» What the exercise asks
In the listing below, every line with the word "категорию" needs to be copied.
____
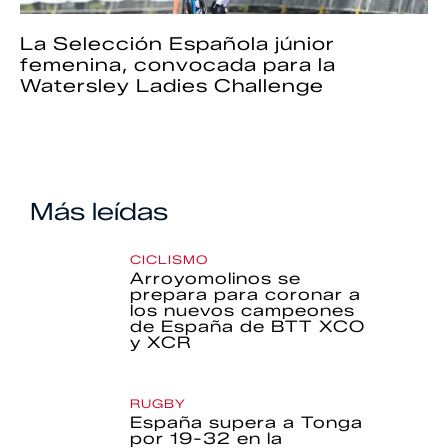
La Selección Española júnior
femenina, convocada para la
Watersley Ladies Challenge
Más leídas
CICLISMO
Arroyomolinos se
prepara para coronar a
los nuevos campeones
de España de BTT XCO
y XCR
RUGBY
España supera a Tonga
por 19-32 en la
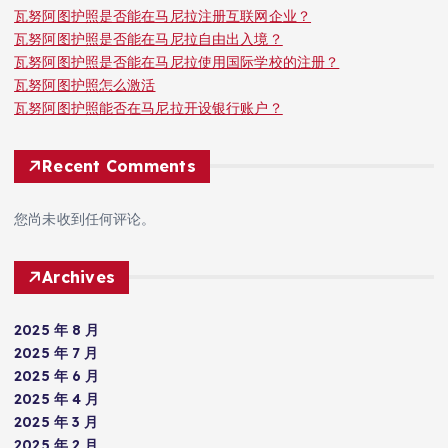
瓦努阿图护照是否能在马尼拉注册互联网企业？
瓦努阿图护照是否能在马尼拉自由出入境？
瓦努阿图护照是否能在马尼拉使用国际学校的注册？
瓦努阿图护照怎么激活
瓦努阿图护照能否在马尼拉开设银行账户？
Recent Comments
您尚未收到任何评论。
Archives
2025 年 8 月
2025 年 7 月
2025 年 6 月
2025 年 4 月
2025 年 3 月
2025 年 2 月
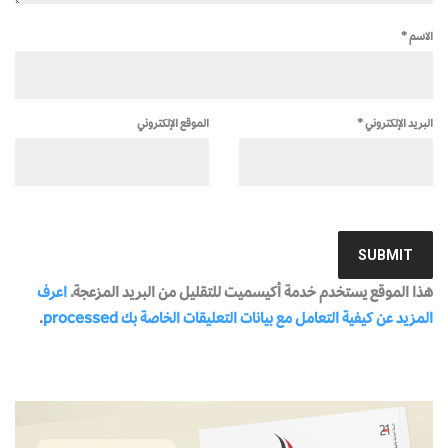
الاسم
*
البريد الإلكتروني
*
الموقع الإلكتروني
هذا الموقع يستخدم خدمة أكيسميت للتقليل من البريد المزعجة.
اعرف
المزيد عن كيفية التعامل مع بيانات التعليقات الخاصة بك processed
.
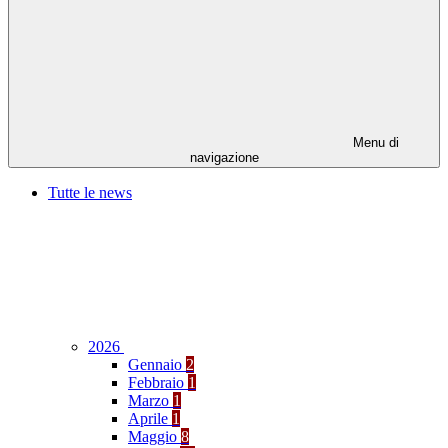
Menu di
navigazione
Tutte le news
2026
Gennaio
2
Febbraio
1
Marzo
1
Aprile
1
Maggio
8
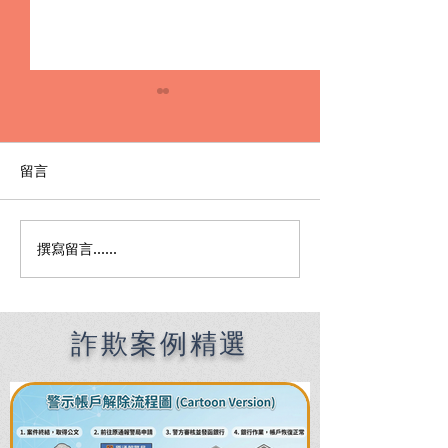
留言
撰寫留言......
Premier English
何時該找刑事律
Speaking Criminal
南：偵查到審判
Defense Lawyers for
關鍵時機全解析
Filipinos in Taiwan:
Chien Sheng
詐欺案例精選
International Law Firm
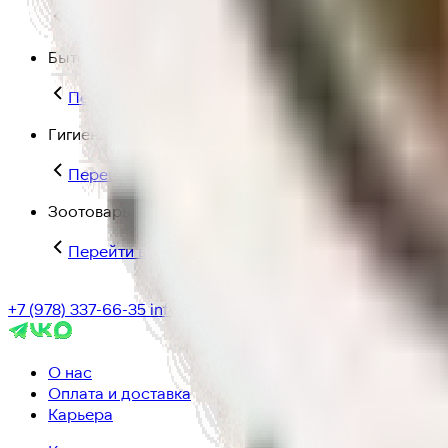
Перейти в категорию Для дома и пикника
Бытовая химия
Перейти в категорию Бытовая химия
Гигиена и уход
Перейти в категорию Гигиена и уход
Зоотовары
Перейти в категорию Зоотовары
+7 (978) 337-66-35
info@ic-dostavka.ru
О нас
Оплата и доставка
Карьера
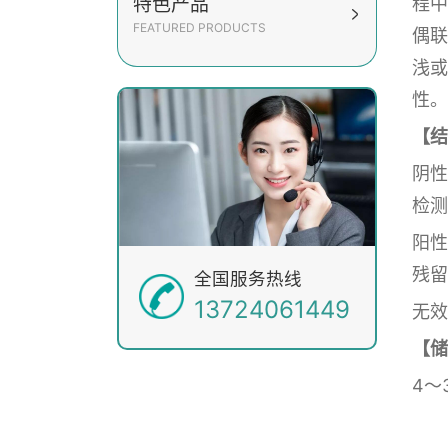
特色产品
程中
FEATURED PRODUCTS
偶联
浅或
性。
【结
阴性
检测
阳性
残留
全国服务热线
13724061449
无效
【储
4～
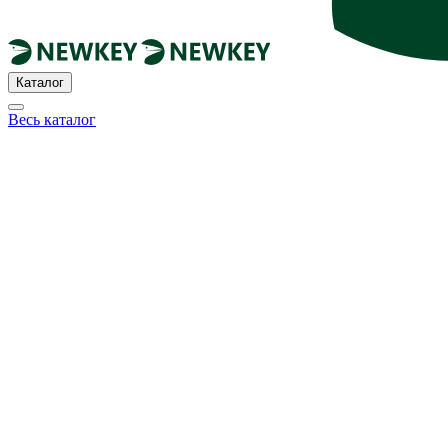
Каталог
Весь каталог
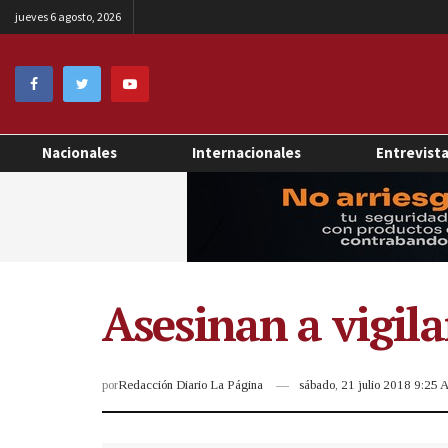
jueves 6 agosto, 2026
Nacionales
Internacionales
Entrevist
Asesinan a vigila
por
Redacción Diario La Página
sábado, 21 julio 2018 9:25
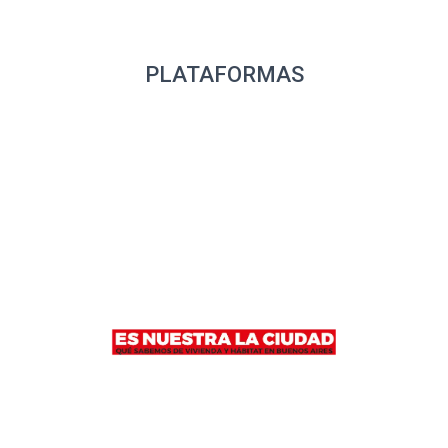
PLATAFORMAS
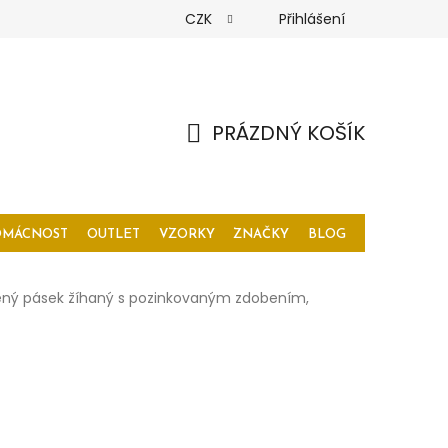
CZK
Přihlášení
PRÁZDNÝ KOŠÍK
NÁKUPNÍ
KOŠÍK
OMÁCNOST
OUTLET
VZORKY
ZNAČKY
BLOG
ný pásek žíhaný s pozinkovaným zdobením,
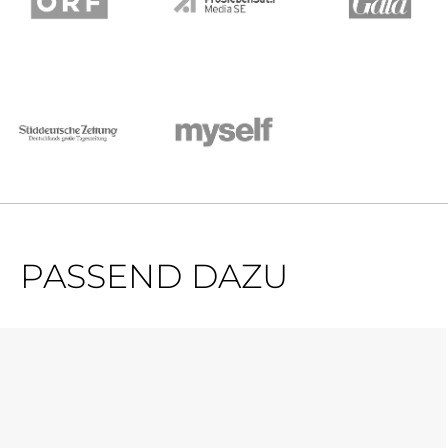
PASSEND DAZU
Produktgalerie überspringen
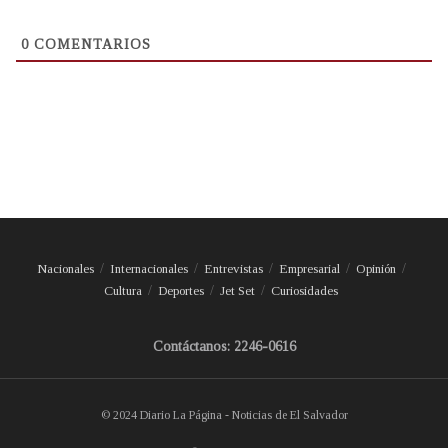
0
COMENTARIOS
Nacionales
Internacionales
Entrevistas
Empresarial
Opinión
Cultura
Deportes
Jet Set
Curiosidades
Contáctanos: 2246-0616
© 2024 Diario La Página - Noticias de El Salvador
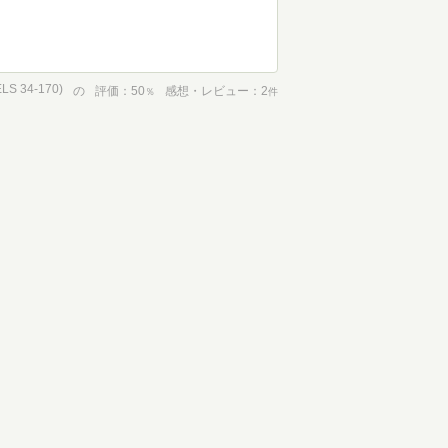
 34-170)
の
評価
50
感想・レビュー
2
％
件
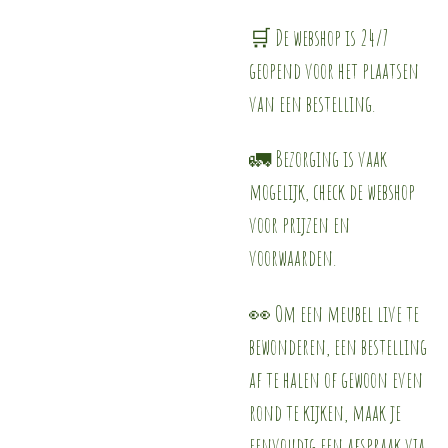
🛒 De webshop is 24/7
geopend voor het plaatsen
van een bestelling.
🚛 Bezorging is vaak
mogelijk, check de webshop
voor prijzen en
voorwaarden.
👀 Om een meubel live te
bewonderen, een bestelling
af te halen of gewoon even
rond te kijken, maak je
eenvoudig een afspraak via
____
» Result
Перейти в категорию Для дома и пикника
Перейти в категорию Бытовая химия
Перейти в категорию Гигиена и уход
Перейти в категорию Зоотовары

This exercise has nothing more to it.